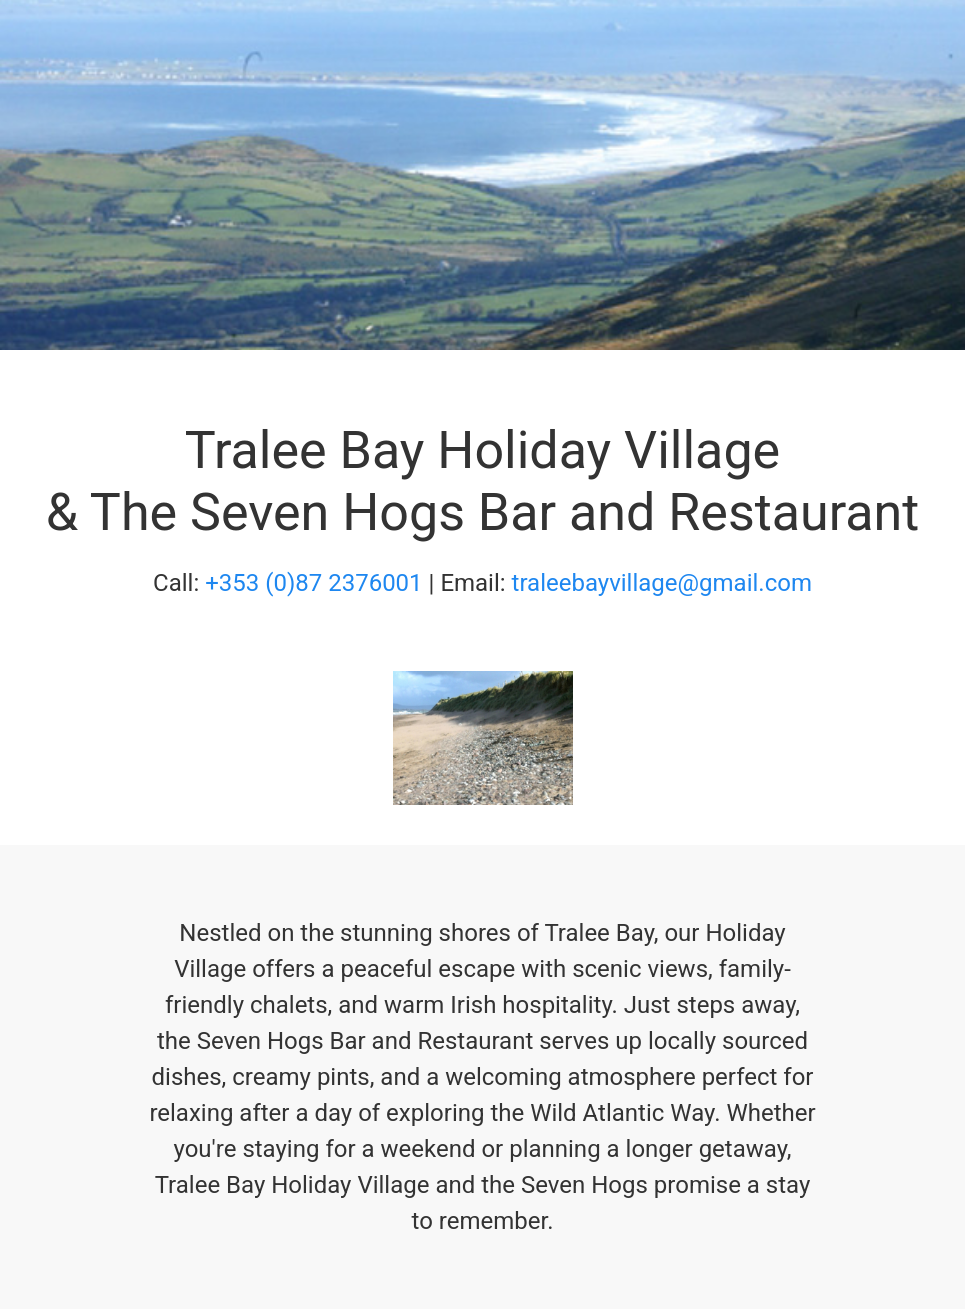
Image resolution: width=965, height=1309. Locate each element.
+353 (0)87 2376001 (313, 583)
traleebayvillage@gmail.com (662, 583)
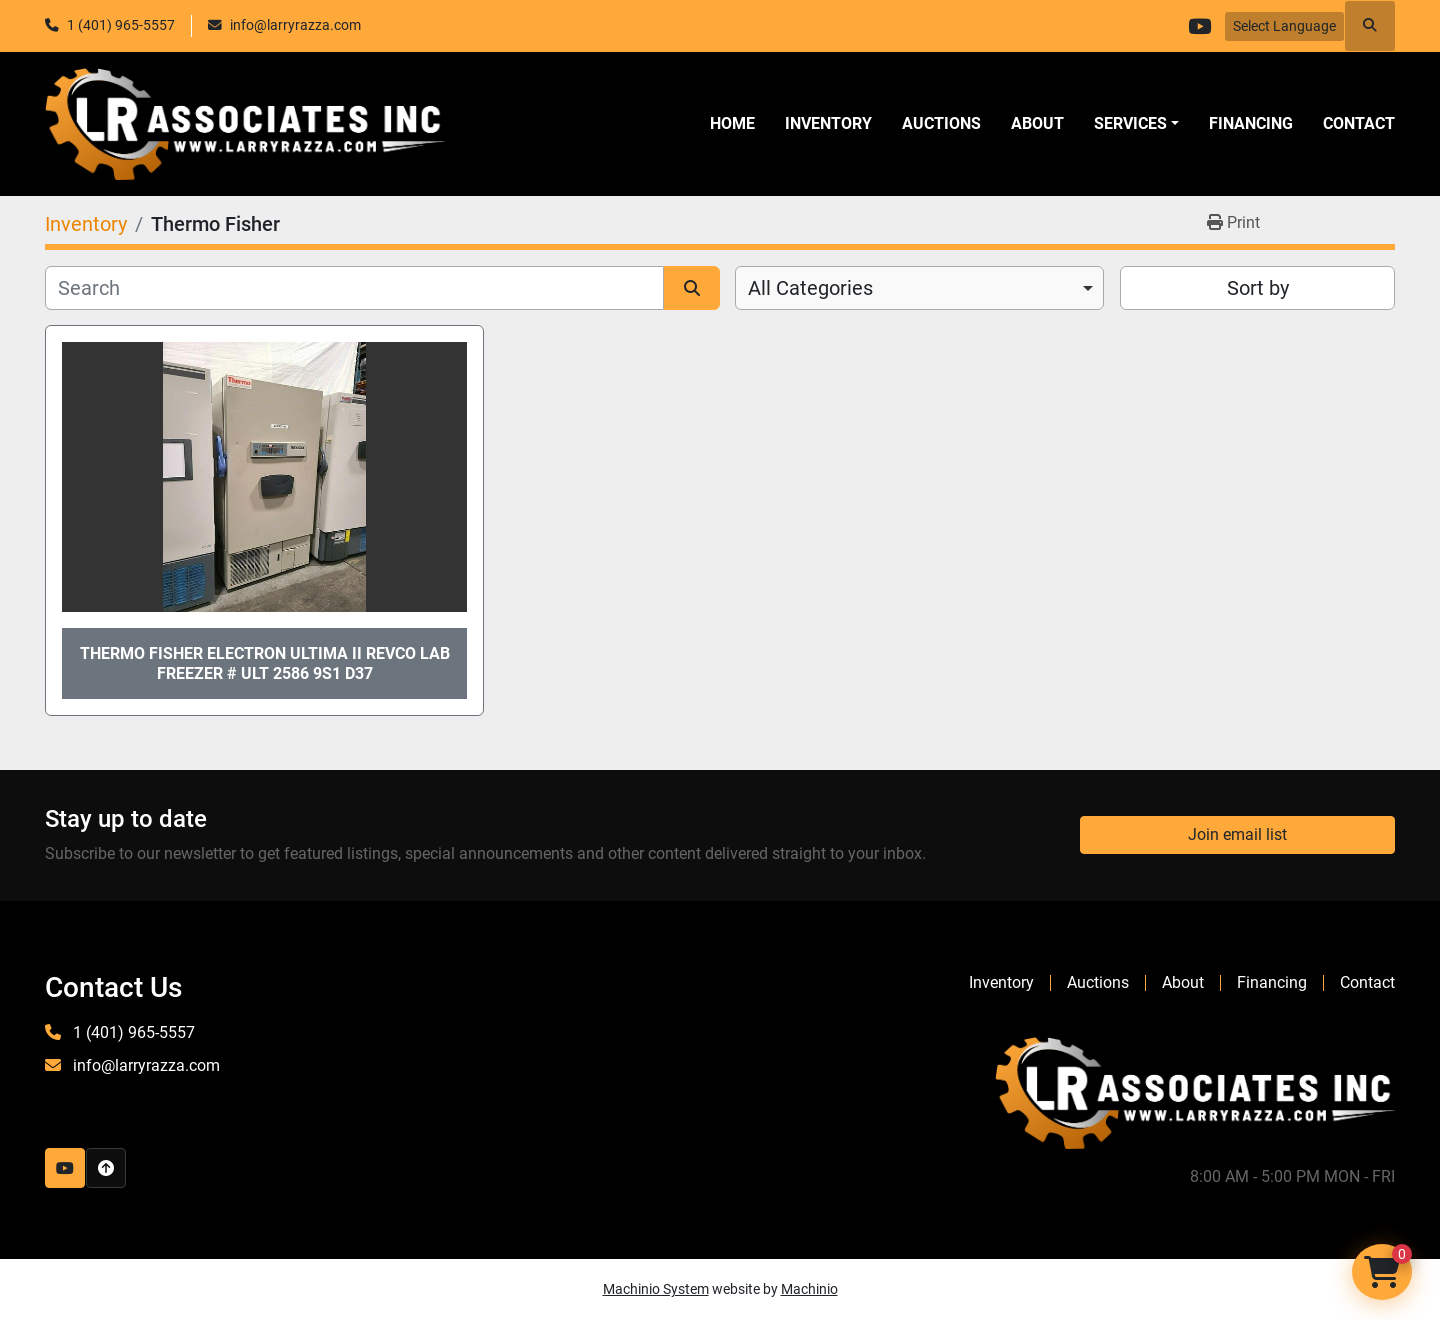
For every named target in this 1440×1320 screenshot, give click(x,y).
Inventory (828, 123)
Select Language (1284, 26)
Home (732, 123)
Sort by (1258, 288)
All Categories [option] (810, 288)
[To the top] (106, 1168)
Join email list (1237, 834)
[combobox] (919, 288)
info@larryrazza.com (295, 25)
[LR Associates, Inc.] (1195, 1091)
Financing (1251, 123)
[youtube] (1199, 26)
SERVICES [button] (1130, 123)
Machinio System (656, 1289)
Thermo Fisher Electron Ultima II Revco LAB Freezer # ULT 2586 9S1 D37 (265, 663)
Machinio (809, 1289)
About (1037, 123)
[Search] (354, 288)
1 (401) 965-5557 (121, 25)
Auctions (941, 123)
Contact (1359, 123)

--- --- ---

▶ TASK: Each line from the one containing "SERVICES [button] (1130, 123)" through the final line of the listing above should be returned exactly; return nothing else.

▶ RESPONSE:
SERVICES [button] (1130, 123)
Machinio System (656, 1289)
Thermo Fisher Electron Ultima II Revco LAB Freezer # ULT 2586 9S1 D37 (265, 663)
Machinio (809, 1289)
About (1037, 123)
[Search] (354, 288)
1 (401) 965-5557 (121, 25)
Auctions (941, 123)
Contact (1359, 123)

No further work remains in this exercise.